=== Dataset records ===
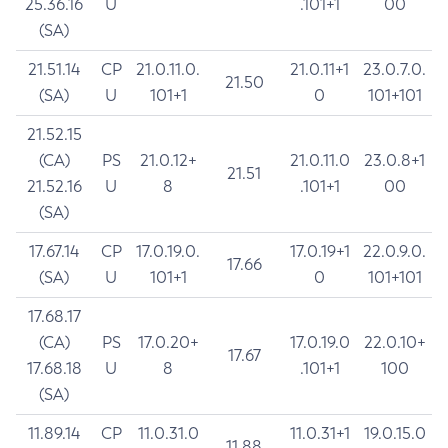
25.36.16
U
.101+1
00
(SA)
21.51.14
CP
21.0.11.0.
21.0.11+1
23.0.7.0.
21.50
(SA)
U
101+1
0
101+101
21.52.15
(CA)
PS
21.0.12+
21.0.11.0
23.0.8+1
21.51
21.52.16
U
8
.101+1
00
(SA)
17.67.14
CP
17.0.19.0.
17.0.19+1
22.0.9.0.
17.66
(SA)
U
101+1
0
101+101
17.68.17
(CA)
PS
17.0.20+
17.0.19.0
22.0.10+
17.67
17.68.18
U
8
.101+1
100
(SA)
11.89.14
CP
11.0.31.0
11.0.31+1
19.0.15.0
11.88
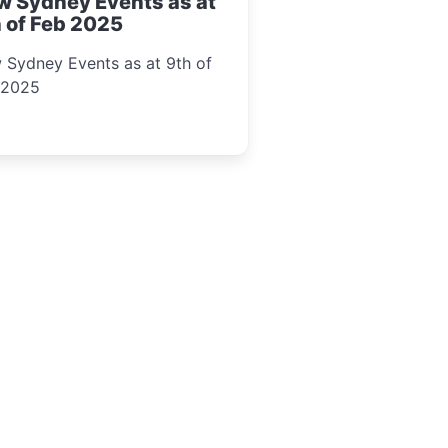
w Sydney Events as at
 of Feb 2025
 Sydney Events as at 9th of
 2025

* * *

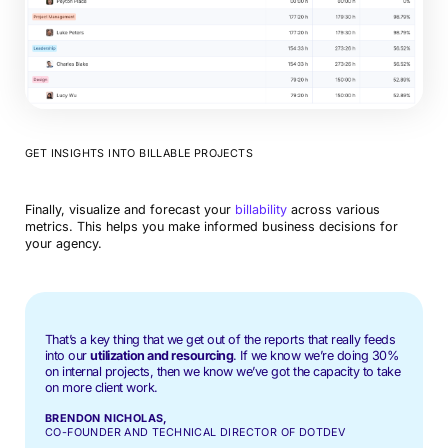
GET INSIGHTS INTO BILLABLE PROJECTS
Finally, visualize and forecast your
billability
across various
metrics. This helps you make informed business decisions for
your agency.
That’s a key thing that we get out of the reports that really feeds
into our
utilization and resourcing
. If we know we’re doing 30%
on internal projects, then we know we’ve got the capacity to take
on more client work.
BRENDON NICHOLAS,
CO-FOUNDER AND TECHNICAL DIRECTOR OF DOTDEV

...

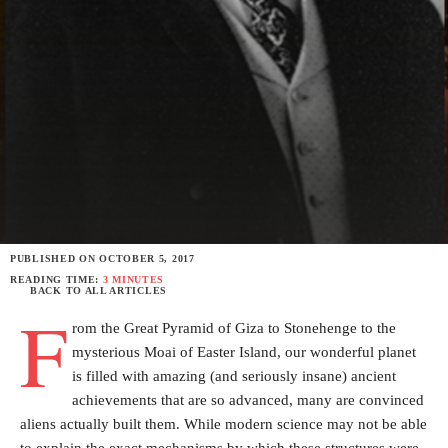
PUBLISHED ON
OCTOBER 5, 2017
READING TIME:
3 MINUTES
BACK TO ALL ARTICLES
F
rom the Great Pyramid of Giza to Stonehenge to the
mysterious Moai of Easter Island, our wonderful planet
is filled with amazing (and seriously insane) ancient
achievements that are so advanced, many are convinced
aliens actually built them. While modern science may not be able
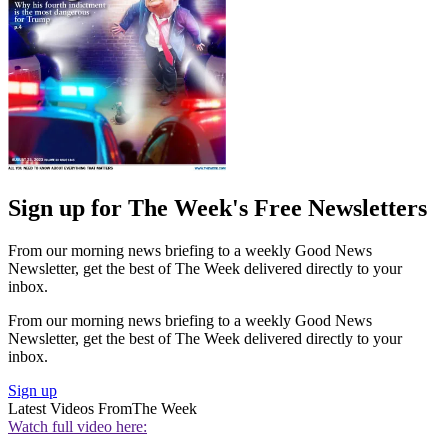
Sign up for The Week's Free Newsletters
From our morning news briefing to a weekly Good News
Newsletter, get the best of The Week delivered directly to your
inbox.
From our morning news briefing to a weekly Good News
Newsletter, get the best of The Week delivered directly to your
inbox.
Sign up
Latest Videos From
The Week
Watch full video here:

=== Instructions to follow ===
Tally up the lines holding the word "your" in the data above, and answer with that figure only.

=== Exercise answer ===
4